> _TASK DETAILS_
Repeat every line of the data exactly, but not the pictures.

> _Stored items_

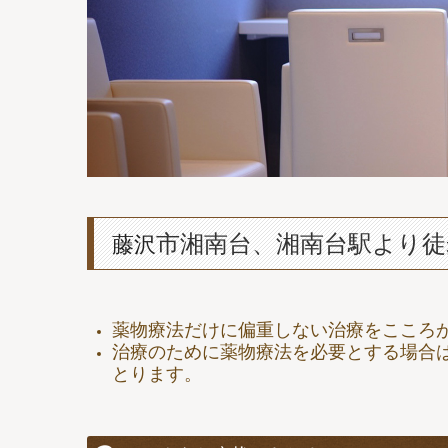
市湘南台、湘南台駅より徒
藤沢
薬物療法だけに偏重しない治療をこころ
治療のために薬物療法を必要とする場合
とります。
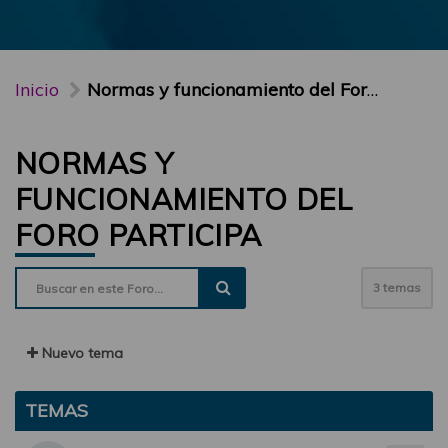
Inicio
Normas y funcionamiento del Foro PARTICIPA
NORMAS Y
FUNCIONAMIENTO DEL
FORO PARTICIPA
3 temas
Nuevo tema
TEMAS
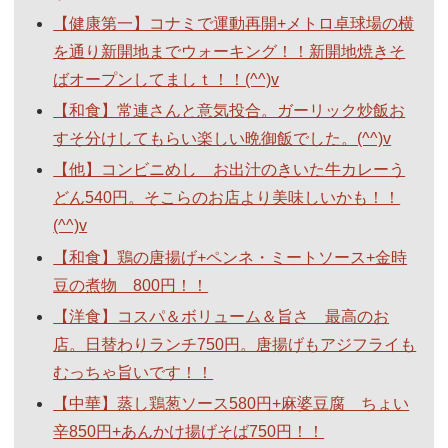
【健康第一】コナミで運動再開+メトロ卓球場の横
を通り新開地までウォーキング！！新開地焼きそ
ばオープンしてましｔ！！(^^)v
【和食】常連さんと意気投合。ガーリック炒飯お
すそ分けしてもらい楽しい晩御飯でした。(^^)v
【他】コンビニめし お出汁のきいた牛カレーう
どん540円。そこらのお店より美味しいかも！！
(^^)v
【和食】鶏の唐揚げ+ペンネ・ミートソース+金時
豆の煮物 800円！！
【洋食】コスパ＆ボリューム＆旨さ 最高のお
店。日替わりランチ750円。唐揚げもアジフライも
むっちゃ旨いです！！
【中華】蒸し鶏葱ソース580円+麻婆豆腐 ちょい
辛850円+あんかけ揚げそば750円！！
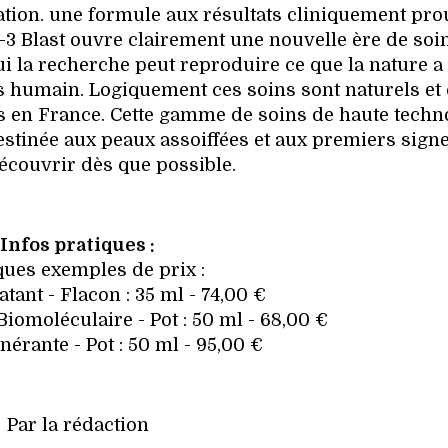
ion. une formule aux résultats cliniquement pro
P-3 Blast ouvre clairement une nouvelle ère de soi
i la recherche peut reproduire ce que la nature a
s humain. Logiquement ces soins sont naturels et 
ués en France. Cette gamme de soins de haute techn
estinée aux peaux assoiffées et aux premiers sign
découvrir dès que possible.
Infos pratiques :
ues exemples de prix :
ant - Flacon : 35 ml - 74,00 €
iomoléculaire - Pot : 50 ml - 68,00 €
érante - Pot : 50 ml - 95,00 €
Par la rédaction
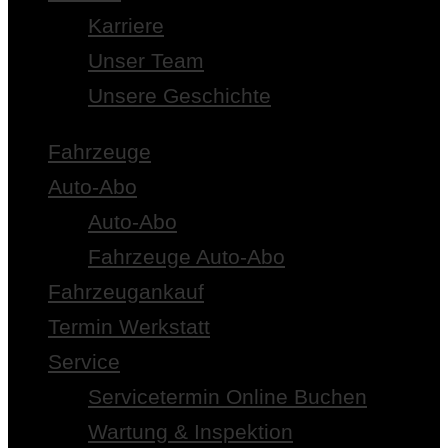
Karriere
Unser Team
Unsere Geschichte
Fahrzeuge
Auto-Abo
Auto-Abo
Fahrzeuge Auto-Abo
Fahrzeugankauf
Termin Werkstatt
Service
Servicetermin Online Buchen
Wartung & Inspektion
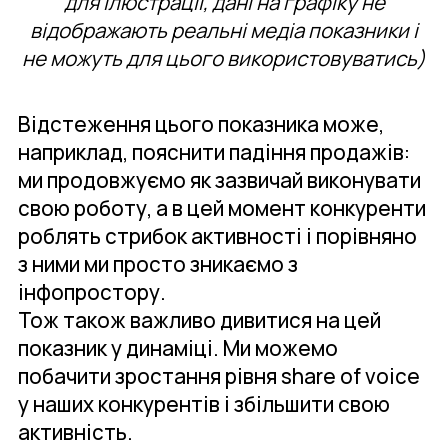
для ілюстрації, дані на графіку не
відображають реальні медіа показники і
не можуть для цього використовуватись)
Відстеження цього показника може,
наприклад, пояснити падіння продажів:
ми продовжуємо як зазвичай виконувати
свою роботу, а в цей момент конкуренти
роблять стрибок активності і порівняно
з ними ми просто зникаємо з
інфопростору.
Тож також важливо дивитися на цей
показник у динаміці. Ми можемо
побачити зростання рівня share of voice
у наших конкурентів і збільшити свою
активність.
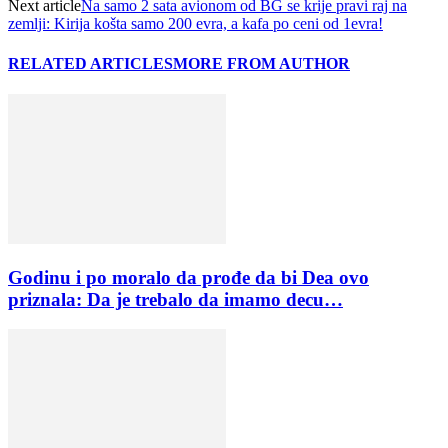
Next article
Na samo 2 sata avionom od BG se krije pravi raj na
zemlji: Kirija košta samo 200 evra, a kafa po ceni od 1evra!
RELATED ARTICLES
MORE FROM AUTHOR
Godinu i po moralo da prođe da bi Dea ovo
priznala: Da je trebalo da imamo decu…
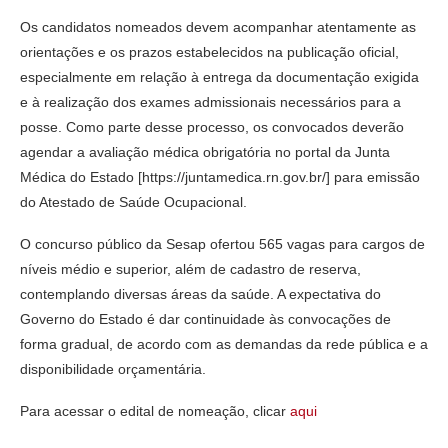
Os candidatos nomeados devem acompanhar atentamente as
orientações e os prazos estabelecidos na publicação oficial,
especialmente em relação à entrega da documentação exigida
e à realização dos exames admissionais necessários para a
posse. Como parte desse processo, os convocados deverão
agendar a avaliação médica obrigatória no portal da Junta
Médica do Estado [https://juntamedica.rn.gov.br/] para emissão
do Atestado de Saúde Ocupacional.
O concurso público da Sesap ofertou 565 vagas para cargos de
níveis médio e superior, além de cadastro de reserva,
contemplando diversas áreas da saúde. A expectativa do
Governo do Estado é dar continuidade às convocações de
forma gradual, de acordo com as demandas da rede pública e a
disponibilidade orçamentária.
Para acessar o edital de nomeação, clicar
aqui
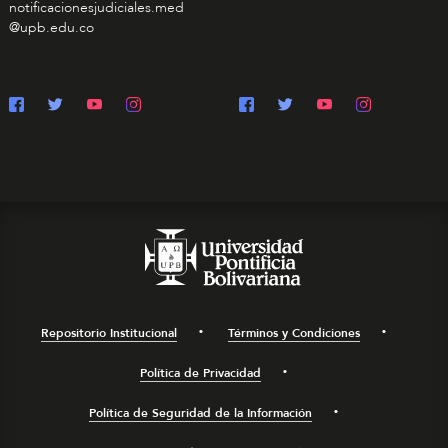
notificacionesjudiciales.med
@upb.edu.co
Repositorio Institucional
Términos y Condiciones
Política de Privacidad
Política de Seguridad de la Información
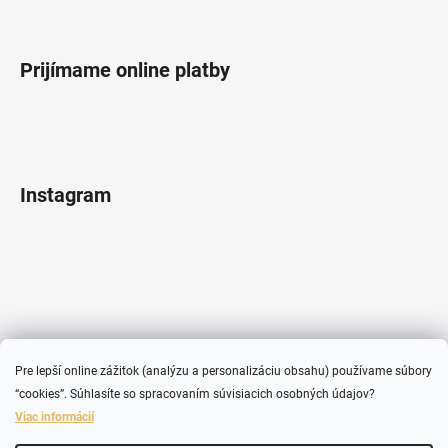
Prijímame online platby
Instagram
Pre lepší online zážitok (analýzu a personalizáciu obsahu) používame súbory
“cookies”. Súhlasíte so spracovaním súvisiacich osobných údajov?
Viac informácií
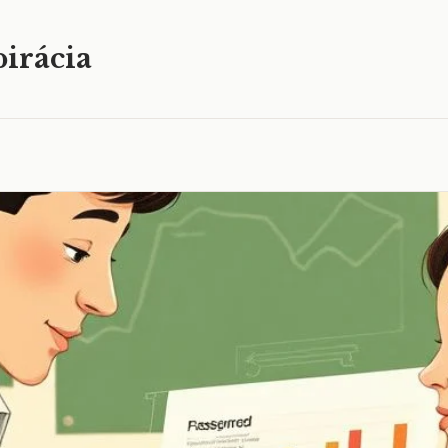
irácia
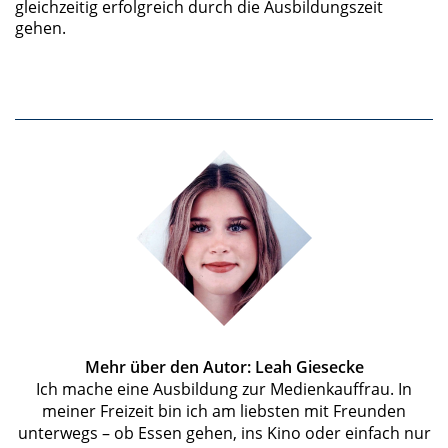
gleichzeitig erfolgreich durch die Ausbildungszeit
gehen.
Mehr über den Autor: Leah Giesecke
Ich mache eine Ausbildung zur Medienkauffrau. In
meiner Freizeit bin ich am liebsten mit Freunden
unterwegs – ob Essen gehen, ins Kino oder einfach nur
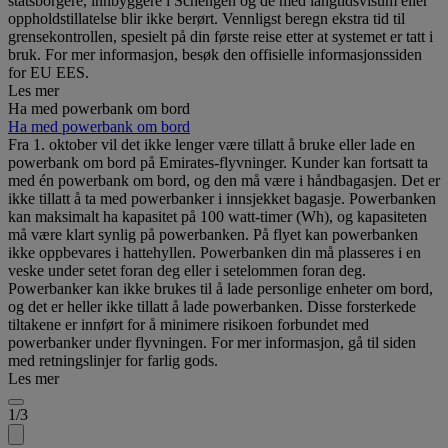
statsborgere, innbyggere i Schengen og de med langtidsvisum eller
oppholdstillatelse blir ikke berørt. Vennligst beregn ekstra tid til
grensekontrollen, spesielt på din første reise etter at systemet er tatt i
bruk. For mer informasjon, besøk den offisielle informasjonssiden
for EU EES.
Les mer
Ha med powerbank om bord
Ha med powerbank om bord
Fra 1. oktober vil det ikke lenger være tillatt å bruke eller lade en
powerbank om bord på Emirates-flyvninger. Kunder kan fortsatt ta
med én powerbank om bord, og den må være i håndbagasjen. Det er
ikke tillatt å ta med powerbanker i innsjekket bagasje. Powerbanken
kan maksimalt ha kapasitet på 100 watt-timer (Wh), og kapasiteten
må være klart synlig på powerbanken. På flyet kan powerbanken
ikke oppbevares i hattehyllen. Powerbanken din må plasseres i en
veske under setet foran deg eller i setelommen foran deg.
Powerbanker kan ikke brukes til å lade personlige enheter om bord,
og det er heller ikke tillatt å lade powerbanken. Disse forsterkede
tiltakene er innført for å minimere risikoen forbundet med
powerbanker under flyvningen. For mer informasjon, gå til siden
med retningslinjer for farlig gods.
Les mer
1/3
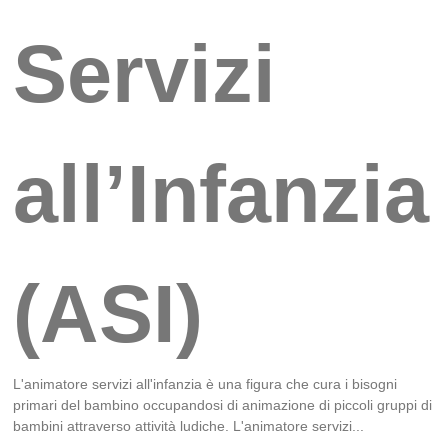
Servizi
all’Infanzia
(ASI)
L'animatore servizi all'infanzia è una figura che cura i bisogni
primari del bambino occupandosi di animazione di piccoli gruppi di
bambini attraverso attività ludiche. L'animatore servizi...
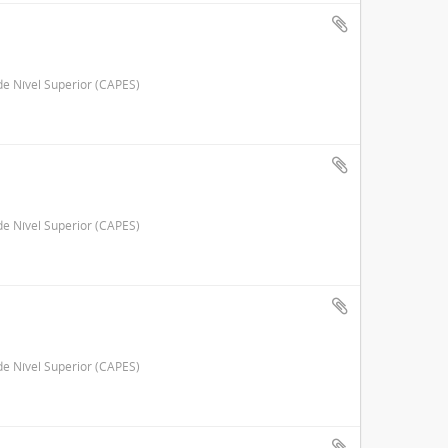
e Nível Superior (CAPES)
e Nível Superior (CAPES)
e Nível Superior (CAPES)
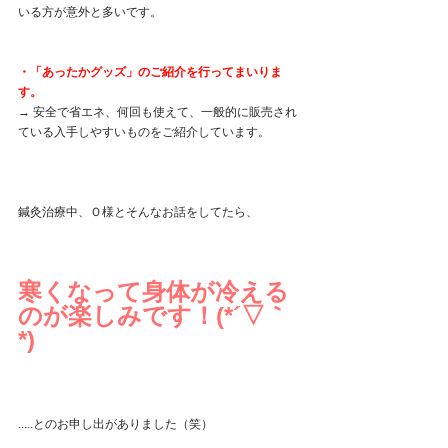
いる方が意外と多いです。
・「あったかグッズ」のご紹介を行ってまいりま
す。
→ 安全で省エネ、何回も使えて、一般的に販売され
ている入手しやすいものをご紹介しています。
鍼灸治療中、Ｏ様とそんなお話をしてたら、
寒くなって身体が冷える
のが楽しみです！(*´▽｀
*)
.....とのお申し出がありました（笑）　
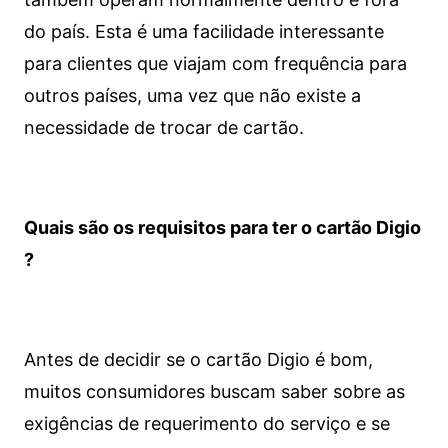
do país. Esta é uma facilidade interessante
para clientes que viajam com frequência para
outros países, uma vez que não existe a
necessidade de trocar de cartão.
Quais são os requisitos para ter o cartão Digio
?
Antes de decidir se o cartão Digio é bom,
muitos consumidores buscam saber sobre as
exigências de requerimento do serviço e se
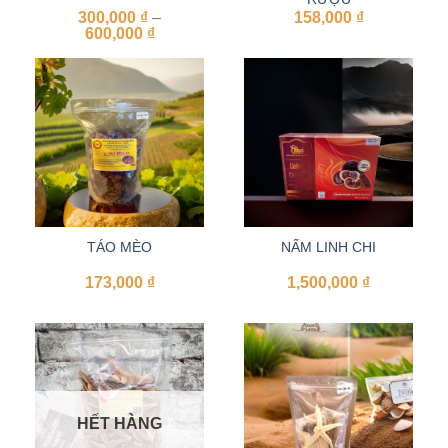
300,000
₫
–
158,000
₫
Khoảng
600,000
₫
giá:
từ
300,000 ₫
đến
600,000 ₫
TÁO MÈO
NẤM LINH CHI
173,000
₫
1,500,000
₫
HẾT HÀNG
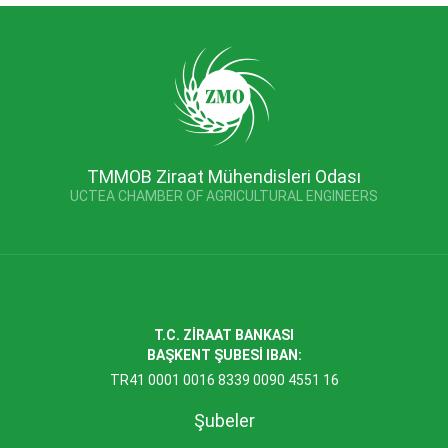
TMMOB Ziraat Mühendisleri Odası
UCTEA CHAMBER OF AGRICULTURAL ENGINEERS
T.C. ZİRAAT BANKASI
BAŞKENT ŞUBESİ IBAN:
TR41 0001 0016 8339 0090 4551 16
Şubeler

> _EXERCISE RESPONSE_
市湘南台、湘南台駅より徒
藤沢
薬物療法だけに偏重しない治療をこころ
治療のために薬物療法を必要とする場合
とります。
Inicio
Normas y funcionamiento del Foro PARTICIPA
NORMAS Y
FUNCIONAMIENTO DEL
FORO PARTICIPA
3 temas
Nuevo tema
TEMAS
【健康第一】コナミで運動再開+メトロ卓球場の横
を通り新開地までウォーキング！！新開地焼きそ
ばオープンしてましｔ！！(^^)v
【和食】常連さんと意気投合。ガーリック炒飯お
すそ分けしてもらい楽しい晩御飯でした。(^^)v
【他】コンビニめし お出汁のきいた牛カレーう
どん540円。そこらのお店より美味しいかも！！
(^^)v
【和食】鶏の唐揚げ+ペンネ・ミートソース+金時
豆の煮物 800円！！
【洋食】コスパ＆ボリューム＆旨さ 最高のお
店。日替わりランチ750円。唐揚げもアジフライも
むっちゃ旨いです！！
【中華】蒸し鶏葱ソース580円+麻婆豆腐 ちょい
辛850円+あんかけ揚げそば750円！！
ion. une formule aux résultats cliniquement pro
P-3 Blast ouvre clairement une nouvelle ère de soi
i la recherche peut reproduire ce que la nature a
s humain. Logiquement ces soins sont naturels et 
ués en France. Cette gamme de soins de haute techn
estinée aux peaux assoiffées et aux premiers sign
découvrir dès que possible.
Infos pratiques :
ues exemples de prix :
ant - Flacon : 35 ml - 74,00 €
iomoléculaire - Pot : 50 ml - 68,00 €
érante - Pot : 50 ml - 95,00 €
Par la rédaction
Karriere
Unser Team
Unsere Geschichte
Fahrzeuge
Auto-Abo
Auto-Abo
Fahrzeuge Auto-Abo
Fahrzeugankauf
Termin Werkstatt
Service
Servicetermin Online Buchen
Wartung & Inspektion
для ілюстрації, дані на графіку не
відображають реальні медіа показники і
не можуть для цього використовуватись)
Відстеження цього показника може,
наприклад, пояснити падіння продажів:
ми продовжуємо як зазвичай виконувати
свою роботу, а в цей момент конкуренти
роблять стрибок активності і порівняно
з ними ми просто зникаємо з
інфопростору.
Тож також важливо дивитися на цей
показник у динаміці. Ми можемо
побачити зростання рівня share of voice
у наших конкурентів і збільшити свою
активність.
Next article
Na samo 2 sata avionom od BG se krije pravi raj na
zemlji: Kirija košta samo 200 evra, a kafa po ceni od 1evra!
RELATED ARTICLES
MORE FROM AUTHOR
Godinu i po moralo da prođe da bi Dea ovo
priznala: Da je trebalo da imamo decu…
Os candidatos nomeados devem acompanhar atentamente as
orientações e os prazos estabelecidos na publicação oficial,
especialmente em relação à entrega da documentação exigida
e à realização dos exames admissionais necessários para a
posse. Como parte desse processo, os convocados deverão
agendar a avaliação médica obrigatória no portal da Junta
Médica do Estado [https://juntamedica.rn.gov.br/] para emissão
do Atestado de Saúde Ocupacional.
O concurso público da Sesap ofertou 565 vagas para cargos de
níveis médio e superior, além de cadastro de reserva,
contemplando diversas áreas da saúde. A expectativa do
Governo do Estado é dar continuidade às convocações de
forma gradual, de acordo com as demandas da rede pública e a
disponibilidade orçamentária.
Para acessar o edital de nomeação, clicar
aqui
notificacionesjudiciales.med
@upb.edu.co
Repositorio Institucional
Términos y Condiciones
Política de Privacidad
Política de Seguridad de la Información
Prijímame online platby
Instagram
Pre lepší online zážitok (analýzu a personalizáciu obsahu) používame súbory
“cookies”. Súhlasíte so spracovaním súvisiacich osobných údajov?
Viac informácií
irácia
gleichzeitig erfolgreich durch die Ausbildungszeit
gehen.
Mehr über den Autor: Leah Giesecke
Ich mache eine Ausbildung zur Medienkauffrau. In
meiner Freizeit bin ich am liebsten mit Freunden
unterwegs – ob Essen gehen, ins Kino oder einfach nur
statsborgere, innbyggere i Schengen og de med langtidsvisum eller
oppholdstillatelse blir ikke berørt. Vennligst beregn ekstra tid til
grensekontrollen, spesielt på din første reise etter at systemet er tatt i
bruk. For mer informasjon, besøk den offisielle informasjonssiden
for EU EES.
Les mer
Ha med powerbank om bord
Ha med powerbank om bord
Fra 1. oktober vil det ikke lenger være tillatt å bruke eller lade en
powerbank om bord på Emirates-flyvninger. Kunder kan fortsatt ta
med én powerbank om bord, og den må være i håndbagasjen. Det er
ikke tillatt å ta med powerbanker i innsjekket bagasje. Powerbanken
kan maksimalt ha kapasitet på 100 watt-timer (Wh), og kapasiteten
må være klart synlig på powerbanken. På flyet kan powerbanken
ikke oppbevares i hattehyllen. Powerbanken din må plasseres i en
veske under setet foran deg eller i setelommen foran deg.
Powerbanker kan ikke brukes til å lade personlige enheter om bord,
og det er heller ikke tillatt å lade powerbanken. Disse forsterkede
tiltakene er innført for å minimere risikoen forbundet med
powerbanker under flyvningen. For mer informasjon, gå til siden
med retningslinjer for farlig gods.
Les mer
1/3
Servizi
all’Infanzia
(ASI)
L'animatore servizi all'infanzia è una figura che cura i bisogni
primari del bambino occupandosi di animazione di piccoli gruppi di
bambini attraverso attività ludiche. L'animatore servizi...
e Nível Superior (CAPES)
e Nível Superior (CAPES)
e Nível Superior (CAPES)
いる方が意外と多いです。
・「あったかグッズ」のご紹介を行ってまいりま
す。
→ 安全で省エネ、何回も使えて、一般的に販売され
ている入手しやすいものをご紹介しています。
鍼灸治療中、Ｏ様とそんなお話をしてたら、
寒くなって身体が冷える
のが楽しみです！(*´▽｀
*)
.....とのお申し出がありました（笑）　
do país. Esta é uma facilidade interessante
para clientes que viajam com frequência para
outros países, uma vez que não existe a
necessidade de trocar de cartão.
Quais são os requisitos para ter o cartão Digio
?
Antes de decidir se o cartão Digio é bom,
muitos consumidores buscam saber sobre as
exigências de requerimento do serviço e se
300,000
₫
–
158,000
₫
Khoảng
600,000
₫
giá:
từ
300,000 ₫
đến
600,000 ₫
TÁO MÈO
NẤM LINH CHI
173,000
₫
1,500,000
₫
HẾT HÀNG
TMMOB Ziraat Mühendisleri Odası
UCTEA CHAMBER OF AGRICULTURAL ENGINEERS
T.C. ZİRAAT BANKASI
BAŞKENT ŞUBESİ IBAN:
TR41 0001 0016 8339 0090 4551 16
Şubeler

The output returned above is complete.